■ **Problem to solve**
Find the lines in the records below that contain "наружная", and report each of them.

(Items from a dataset)
....

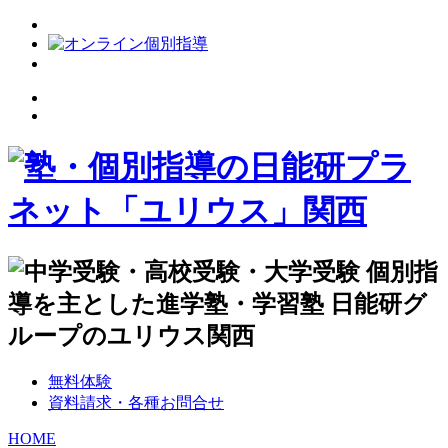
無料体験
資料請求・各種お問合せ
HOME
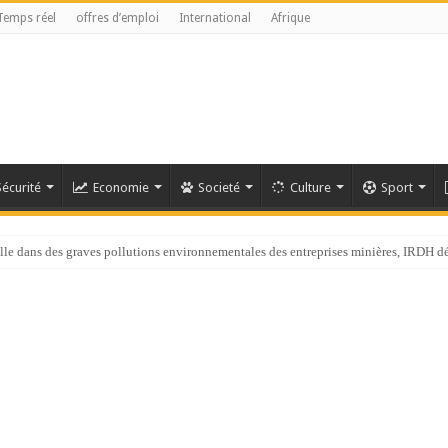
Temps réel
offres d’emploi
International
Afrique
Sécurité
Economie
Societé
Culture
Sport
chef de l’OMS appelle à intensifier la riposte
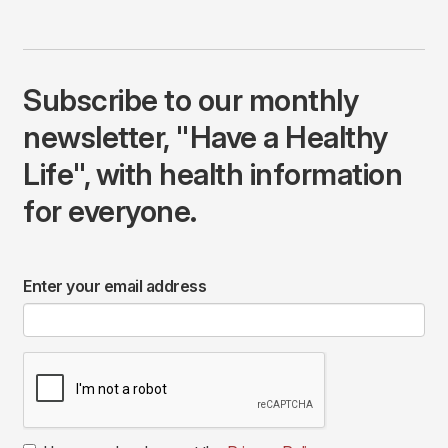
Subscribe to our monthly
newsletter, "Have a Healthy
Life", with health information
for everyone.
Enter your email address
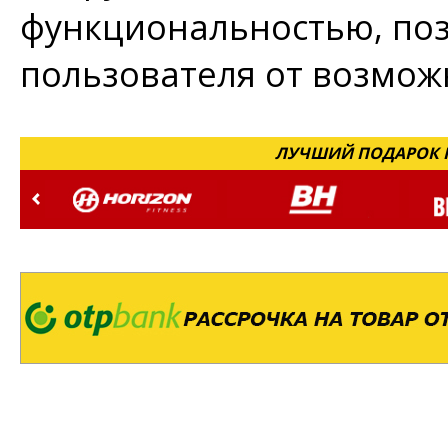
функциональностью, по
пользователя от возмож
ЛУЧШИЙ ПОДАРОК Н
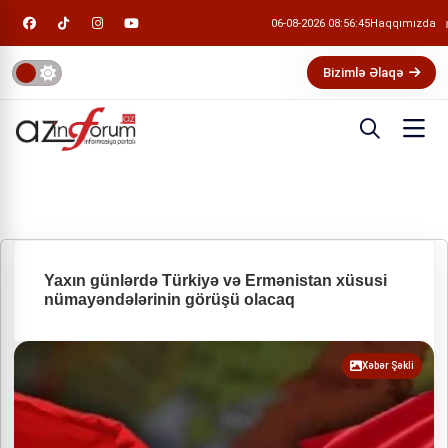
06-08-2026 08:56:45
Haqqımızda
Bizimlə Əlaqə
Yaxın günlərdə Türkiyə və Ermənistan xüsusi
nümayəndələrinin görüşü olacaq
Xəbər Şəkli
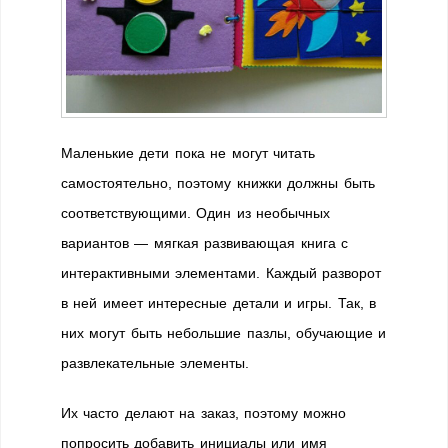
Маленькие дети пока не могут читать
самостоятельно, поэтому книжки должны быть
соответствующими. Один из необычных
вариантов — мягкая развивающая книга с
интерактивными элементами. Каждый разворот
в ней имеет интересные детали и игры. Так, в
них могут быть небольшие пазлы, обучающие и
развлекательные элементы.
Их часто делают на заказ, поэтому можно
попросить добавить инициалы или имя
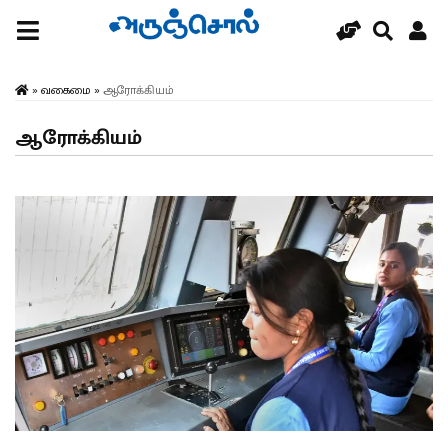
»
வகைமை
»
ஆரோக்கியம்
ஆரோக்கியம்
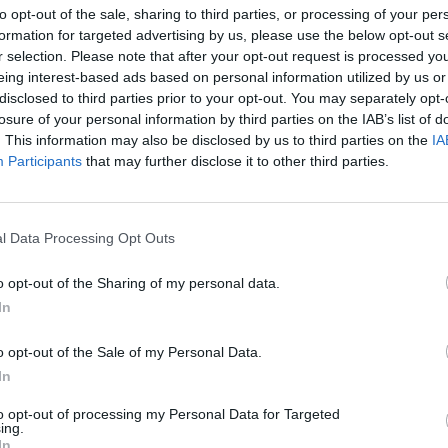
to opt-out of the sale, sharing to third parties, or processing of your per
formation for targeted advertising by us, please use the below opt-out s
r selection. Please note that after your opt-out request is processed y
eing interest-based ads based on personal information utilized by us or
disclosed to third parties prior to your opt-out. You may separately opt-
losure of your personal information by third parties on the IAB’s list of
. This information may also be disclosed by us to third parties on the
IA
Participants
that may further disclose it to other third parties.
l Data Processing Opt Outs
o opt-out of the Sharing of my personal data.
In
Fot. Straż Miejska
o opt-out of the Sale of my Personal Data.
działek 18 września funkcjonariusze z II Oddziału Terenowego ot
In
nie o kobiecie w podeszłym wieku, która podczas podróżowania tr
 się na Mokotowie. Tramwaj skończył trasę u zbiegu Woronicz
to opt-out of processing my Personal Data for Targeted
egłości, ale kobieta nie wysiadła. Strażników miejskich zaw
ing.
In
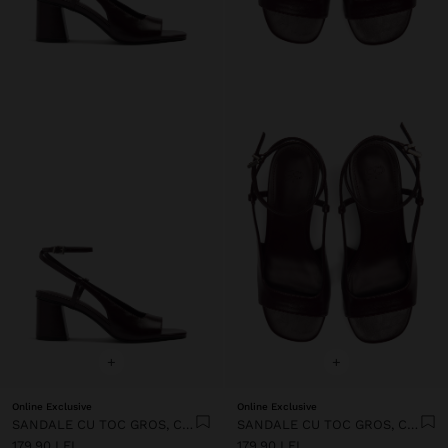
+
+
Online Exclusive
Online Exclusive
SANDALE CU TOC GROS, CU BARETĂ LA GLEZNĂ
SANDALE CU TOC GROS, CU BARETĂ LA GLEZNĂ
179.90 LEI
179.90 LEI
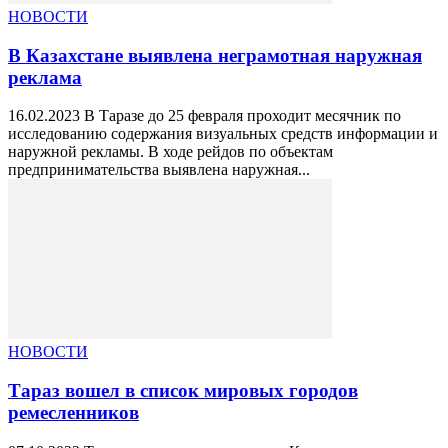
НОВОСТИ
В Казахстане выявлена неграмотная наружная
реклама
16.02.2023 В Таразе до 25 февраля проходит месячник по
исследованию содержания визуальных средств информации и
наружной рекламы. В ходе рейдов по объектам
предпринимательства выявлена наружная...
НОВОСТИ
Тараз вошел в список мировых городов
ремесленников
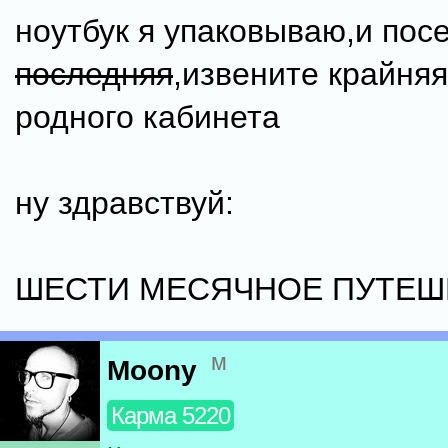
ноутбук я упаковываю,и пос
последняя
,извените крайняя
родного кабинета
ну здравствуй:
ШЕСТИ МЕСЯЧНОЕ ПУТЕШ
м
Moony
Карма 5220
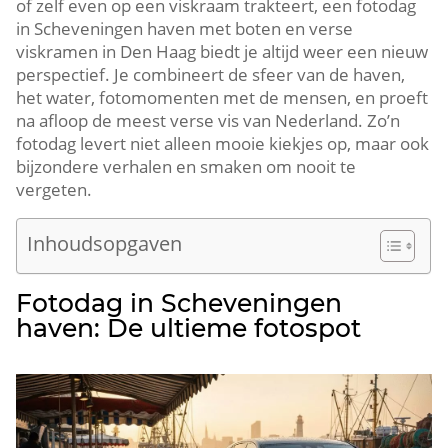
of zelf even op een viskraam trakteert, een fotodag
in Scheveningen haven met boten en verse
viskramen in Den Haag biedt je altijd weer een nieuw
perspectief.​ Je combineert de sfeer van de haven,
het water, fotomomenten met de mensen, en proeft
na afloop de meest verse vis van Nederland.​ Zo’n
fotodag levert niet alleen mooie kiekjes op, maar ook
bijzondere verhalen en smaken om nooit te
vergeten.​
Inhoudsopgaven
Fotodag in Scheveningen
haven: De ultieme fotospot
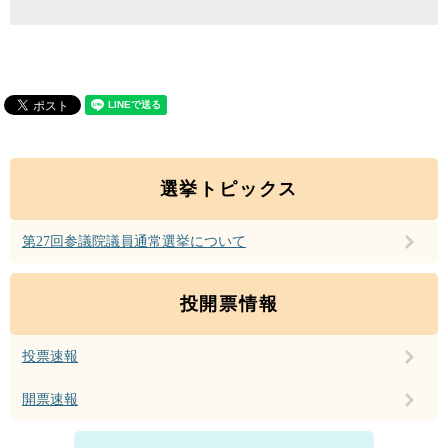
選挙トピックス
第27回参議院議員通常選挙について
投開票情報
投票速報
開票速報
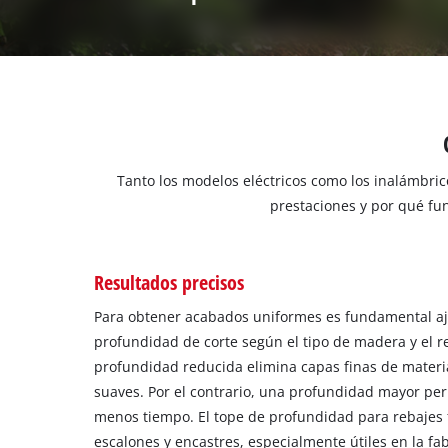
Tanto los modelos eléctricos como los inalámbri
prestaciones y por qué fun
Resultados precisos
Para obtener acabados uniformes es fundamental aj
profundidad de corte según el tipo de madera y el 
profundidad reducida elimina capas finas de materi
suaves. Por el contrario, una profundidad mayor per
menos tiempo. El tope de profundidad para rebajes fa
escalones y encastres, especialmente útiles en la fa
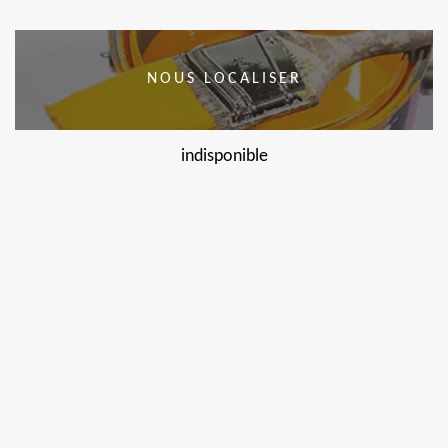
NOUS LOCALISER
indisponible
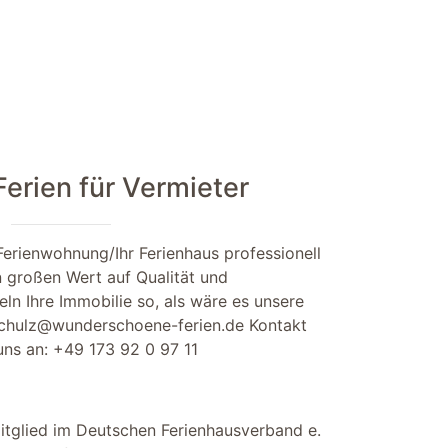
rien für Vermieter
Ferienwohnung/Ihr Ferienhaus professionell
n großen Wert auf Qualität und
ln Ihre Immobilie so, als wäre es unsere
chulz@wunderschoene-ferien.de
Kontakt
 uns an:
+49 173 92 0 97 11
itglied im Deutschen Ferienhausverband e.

....

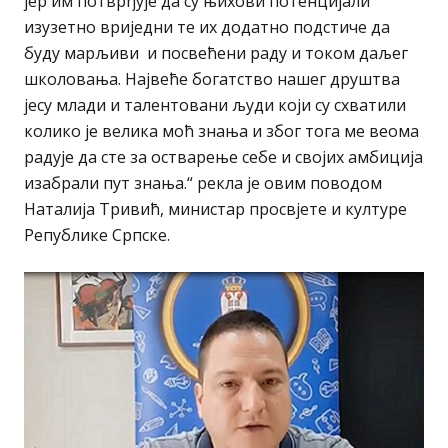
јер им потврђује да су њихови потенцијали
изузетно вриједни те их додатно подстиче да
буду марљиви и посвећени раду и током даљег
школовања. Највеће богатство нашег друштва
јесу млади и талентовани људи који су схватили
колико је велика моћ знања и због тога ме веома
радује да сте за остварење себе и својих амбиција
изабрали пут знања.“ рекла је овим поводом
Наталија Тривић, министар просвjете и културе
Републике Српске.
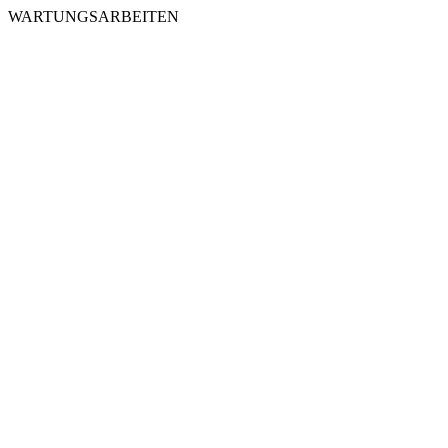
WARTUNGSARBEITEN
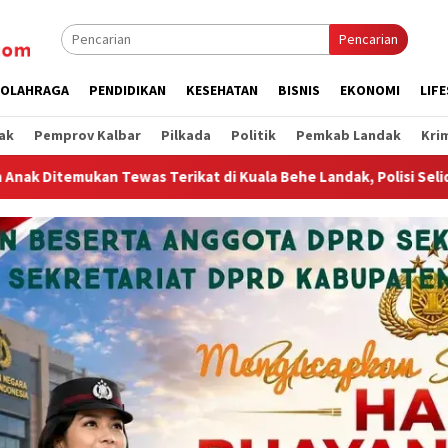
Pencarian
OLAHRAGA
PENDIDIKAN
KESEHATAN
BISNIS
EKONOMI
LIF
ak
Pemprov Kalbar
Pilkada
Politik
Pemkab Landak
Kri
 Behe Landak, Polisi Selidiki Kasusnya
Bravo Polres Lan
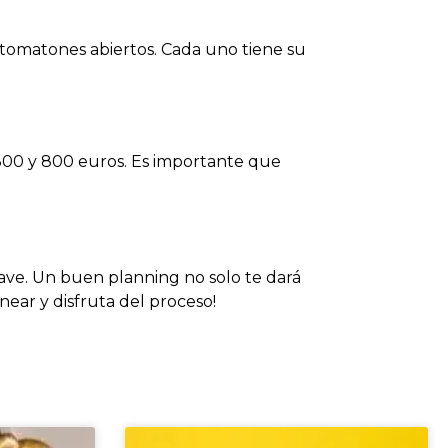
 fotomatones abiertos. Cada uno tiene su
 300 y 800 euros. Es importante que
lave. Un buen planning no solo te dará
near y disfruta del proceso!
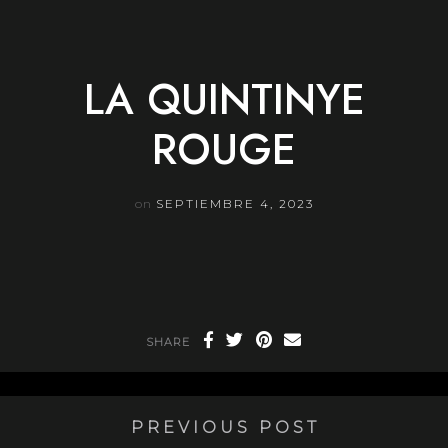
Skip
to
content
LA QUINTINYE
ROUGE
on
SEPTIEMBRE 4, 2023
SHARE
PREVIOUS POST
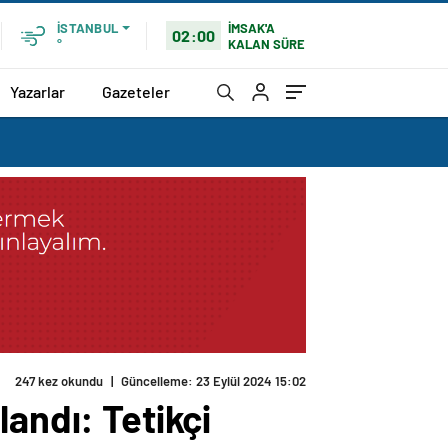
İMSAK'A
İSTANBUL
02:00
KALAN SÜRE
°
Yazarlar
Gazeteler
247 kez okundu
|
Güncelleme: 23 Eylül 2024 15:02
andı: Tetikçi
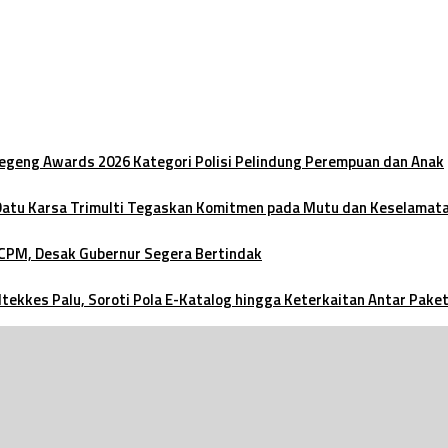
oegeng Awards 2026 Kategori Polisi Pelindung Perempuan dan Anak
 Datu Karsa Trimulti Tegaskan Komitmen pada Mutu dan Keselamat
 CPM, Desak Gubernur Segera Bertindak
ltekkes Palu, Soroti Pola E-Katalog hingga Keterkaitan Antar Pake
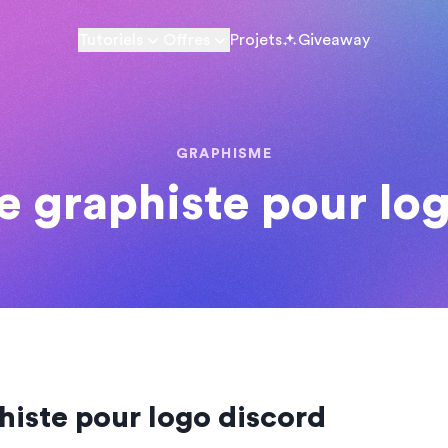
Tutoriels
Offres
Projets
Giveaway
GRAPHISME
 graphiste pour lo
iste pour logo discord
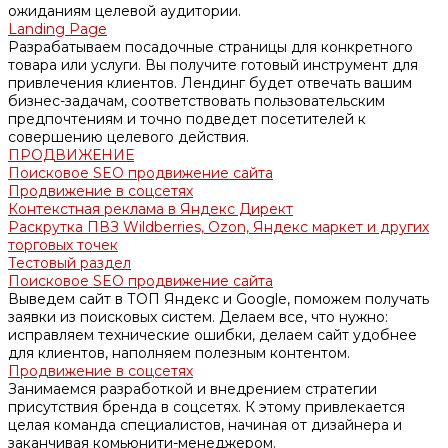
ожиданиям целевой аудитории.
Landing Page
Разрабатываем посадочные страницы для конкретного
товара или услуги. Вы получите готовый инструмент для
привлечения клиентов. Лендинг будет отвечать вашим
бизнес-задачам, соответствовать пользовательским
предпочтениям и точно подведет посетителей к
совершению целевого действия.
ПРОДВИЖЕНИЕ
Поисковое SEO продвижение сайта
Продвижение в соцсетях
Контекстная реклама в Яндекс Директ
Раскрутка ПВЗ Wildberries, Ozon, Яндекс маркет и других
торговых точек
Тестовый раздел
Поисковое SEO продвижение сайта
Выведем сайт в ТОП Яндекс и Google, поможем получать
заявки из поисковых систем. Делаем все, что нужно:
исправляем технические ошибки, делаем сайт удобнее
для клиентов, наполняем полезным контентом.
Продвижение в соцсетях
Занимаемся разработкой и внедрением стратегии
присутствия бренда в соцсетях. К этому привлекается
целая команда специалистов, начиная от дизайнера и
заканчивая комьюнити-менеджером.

....

■ **Response**
В Казахстане выявлена неграмотная наружная
предпринимательства выявлена наружная...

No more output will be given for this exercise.